Python - Capture next word after specific string in a text

Question

I am trying to only capture 1 word after a specific string. For example,

import re
my_string="I love Apple juice, it is delicious."
print(my_string.split("I love",1)[-1])

I get result:

Apple juice, it is delicious.

But I just need 1 word, nothing after that.

Apple 

How to do I remove every thing after Apple? I tried rstrip , it works but not the best efficient way. Thanks.

Answer 1

Just use str.split twice and make sure you use maxsplit to avoid unwanted splitting:

my_string = 'I love Apple juice, it is delicious.'

res = my_string.split('I love', maxsplit=1)[-1]\
               .split(maxsplit=1)[0]

'Apple'

Answer 2

I'd try a positive lookbehind in your regex:

>>> import re
>>> my_string="I love Apple juice, it is delicious."
>>> re.search('(?<=I love )(\w+)', my_string).group(1)
'Apple'

Answer 3

You can also try using the positive look ahead Regex group construct:

match = re.search('(?<=I love\s)\S*', 'I love Apple juice, it is delicious.')

edit: I miss read your question and updated my pattern to match what you are looking for.

Answer 4

There are many ways to do it. In the simplest form you can do:

>>> s = 'Apple juice, it is delicious.'
>>> s.split()[0]
'Apple'

Or use the fully-featured regular expression ( import re )
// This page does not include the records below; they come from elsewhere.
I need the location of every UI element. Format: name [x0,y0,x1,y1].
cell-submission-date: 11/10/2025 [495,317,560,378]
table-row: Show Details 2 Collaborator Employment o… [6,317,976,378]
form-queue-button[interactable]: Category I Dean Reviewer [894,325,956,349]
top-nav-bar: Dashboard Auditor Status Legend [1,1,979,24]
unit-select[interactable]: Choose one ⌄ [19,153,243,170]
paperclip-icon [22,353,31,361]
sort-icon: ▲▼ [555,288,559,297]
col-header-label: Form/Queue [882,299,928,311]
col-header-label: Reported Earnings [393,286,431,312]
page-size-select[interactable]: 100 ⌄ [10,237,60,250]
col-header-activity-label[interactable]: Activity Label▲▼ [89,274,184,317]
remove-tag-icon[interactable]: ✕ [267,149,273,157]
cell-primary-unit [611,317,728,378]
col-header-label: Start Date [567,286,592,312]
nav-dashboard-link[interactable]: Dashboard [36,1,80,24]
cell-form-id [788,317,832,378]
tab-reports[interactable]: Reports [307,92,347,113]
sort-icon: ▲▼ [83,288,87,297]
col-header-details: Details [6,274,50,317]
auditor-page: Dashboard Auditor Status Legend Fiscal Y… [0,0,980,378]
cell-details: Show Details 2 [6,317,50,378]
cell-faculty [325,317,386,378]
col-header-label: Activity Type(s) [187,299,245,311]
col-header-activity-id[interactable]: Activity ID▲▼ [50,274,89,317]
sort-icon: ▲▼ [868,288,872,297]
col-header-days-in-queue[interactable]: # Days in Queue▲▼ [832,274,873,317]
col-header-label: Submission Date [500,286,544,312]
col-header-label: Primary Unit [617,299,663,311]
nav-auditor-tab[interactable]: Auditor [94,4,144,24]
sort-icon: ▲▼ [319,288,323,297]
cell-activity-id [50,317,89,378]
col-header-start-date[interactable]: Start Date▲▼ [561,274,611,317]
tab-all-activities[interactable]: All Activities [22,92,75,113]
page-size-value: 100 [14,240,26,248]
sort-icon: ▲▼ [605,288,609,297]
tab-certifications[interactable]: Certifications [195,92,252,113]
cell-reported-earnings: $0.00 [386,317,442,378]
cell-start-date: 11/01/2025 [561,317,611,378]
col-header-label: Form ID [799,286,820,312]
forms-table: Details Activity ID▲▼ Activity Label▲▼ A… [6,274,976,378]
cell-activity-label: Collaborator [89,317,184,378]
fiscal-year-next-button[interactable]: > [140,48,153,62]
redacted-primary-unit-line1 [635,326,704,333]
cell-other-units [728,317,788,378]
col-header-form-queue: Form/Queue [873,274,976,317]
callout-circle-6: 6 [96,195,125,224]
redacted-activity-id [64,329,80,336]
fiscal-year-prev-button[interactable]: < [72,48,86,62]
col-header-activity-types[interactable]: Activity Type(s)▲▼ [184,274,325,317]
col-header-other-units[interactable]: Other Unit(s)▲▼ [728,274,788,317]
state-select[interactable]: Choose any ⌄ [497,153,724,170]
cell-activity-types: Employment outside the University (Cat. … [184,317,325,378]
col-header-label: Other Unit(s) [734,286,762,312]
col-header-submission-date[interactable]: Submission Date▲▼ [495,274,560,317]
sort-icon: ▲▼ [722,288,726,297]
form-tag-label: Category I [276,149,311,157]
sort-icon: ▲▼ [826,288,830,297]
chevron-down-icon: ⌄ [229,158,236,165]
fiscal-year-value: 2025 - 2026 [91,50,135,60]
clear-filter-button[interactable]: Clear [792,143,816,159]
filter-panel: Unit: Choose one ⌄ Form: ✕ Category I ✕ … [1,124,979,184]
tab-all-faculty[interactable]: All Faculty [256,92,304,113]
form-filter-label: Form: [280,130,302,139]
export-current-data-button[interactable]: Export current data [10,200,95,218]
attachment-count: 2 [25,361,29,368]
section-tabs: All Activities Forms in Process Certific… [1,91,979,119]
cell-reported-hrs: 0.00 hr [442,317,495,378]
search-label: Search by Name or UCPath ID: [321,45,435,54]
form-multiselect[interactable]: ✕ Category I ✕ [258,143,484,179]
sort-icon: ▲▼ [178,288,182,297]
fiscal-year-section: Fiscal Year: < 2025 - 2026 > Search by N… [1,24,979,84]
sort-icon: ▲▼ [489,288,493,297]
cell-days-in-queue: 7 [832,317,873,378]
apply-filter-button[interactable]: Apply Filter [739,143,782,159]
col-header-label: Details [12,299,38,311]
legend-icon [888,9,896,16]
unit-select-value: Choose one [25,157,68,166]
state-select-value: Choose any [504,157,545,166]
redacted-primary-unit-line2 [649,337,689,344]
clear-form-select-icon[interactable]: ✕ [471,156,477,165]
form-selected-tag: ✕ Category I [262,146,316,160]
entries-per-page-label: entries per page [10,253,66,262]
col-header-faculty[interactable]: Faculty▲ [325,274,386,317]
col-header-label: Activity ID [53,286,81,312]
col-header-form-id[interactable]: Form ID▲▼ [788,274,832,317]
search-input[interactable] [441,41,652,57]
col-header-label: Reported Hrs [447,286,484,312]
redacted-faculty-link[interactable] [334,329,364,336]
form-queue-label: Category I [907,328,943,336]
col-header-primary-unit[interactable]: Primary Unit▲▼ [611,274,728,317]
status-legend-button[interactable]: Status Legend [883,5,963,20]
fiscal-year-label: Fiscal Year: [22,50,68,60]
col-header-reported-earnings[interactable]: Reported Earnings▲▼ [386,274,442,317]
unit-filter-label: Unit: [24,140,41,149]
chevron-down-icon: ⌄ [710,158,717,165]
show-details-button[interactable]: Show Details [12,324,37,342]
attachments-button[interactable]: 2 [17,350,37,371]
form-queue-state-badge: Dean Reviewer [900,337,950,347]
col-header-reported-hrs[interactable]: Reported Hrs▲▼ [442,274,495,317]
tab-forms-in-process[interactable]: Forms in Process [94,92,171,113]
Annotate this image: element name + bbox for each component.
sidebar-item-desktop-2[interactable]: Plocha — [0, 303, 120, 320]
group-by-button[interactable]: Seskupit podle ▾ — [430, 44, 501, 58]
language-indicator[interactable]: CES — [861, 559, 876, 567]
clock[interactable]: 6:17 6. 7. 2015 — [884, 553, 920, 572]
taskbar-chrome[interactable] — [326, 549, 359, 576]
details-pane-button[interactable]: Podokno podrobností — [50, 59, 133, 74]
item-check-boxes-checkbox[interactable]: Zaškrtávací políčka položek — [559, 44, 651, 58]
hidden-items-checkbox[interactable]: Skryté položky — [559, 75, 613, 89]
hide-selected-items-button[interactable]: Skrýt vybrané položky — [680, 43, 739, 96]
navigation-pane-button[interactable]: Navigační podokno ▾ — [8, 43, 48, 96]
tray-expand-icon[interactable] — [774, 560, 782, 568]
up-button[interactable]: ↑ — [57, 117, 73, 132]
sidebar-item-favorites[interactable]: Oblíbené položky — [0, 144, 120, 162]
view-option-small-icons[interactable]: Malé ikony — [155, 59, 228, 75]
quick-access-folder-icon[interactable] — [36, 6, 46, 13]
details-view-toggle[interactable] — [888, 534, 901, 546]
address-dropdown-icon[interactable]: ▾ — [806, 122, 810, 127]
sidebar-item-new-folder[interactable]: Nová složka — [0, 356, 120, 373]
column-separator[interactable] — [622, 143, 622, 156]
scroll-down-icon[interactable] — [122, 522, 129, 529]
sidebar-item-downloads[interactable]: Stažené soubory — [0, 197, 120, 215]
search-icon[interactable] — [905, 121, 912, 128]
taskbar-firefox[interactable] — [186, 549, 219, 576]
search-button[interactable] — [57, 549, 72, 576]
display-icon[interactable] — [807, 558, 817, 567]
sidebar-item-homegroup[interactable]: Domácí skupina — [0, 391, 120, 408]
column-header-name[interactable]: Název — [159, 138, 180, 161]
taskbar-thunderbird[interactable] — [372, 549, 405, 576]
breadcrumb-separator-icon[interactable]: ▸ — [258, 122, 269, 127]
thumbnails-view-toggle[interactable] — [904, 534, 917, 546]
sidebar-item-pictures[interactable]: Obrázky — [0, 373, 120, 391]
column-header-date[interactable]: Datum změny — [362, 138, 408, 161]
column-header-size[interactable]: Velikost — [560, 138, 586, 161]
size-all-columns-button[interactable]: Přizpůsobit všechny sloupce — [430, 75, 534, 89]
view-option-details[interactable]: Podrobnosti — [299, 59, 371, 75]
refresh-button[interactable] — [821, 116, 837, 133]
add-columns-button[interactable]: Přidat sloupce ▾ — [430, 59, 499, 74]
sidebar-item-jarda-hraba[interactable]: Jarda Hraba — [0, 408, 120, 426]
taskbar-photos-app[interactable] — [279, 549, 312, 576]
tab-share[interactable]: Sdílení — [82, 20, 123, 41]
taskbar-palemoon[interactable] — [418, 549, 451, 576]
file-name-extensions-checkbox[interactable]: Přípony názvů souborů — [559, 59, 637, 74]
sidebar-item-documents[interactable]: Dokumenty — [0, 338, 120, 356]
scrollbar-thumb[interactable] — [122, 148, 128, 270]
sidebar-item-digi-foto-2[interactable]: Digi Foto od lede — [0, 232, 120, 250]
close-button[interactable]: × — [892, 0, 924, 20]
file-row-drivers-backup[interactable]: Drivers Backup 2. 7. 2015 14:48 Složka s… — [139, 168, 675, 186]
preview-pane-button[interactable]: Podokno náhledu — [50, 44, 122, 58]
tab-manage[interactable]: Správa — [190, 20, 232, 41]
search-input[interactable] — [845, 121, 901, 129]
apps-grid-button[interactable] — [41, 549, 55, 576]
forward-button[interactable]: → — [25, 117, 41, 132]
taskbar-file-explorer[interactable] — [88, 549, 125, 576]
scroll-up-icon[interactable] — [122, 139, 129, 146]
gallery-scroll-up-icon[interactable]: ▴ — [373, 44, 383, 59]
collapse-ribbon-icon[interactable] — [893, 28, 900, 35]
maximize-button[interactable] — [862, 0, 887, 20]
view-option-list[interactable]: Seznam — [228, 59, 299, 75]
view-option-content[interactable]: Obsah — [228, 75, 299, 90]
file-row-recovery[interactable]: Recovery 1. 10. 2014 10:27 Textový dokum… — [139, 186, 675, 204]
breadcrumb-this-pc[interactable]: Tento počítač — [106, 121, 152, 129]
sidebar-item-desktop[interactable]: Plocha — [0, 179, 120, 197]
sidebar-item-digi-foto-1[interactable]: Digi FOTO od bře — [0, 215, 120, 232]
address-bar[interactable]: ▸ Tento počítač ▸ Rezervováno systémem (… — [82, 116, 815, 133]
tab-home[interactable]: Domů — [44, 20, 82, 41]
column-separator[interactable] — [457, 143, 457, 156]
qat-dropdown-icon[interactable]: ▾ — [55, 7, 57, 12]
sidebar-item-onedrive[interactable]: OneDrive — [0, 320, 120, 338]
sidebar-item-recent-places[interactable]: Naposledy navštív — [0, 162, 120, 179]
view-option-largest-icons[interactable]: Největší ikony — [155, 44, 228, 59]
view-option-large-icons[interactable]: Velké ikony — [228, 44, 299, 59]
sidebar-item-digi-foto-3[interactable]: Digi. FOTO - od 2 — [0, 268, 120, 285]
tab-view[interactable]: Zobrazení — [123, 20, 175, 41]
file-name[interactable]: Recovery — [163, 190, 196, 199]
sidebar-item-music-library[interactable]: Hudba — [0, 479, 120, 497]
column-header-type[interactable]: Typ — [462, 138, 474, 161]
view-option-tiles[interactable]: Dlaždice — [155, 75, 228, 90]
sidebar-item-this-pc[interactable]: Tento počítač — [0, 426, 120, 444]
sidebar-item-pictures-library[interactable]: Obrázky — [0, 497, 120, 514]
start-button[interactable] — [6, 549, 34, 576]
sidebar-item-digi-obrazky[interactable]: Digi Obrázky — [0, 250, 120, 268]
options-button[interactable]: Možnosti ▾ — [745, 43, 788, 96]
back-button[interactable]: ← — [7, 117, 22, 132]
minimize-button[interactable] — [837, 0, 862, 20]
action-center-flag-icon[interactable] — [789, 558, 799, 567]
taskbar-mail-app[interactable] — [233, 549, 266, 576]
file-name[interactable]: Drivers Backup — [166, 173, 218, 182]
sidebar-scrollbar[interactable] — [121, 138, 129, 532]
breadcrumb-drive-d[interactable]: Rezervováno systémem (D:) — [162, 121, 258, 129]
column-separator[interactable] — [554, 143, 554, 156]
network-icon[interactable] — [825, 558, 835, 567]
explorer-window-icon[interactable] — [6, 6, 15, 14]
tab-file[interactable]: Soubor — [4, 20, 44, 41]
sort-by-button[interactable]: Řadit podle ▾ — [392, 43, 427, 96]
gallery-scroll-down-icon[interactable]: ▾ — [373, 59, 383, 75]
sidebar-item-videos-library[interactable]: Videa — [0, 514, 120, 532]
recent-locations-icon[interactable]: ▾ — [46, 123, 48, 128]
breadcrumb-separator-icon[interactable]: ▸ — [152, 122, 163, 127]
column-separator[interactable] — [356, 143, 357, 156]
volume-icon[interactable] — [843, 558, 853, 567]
>>> re.search(r'^[\S]*(?!\S\s)', s)
'Apple'

Answer 5

You can use

import re
my_string="I love Apple juice, it is delicious."
print( re.findall(r"\bI\s+love\s+(\w+)", my_string) )
# => ['Apple']

See the Python demo and the regex demo . Note that re.findall returns all found matches in the string, and since there is a single capturing group in the pattern the returned strings will be the Group 1 values.

Details :

• \b - a word boundary
• I - an I word
• \s+ - one or more whitespaces (what if the space is a non-breaking space? \s handles these cases well)
• love - a love word
• \s+ - one or more whitespaces
• (\w+) - Group 1: one or more letters, digits or underscores.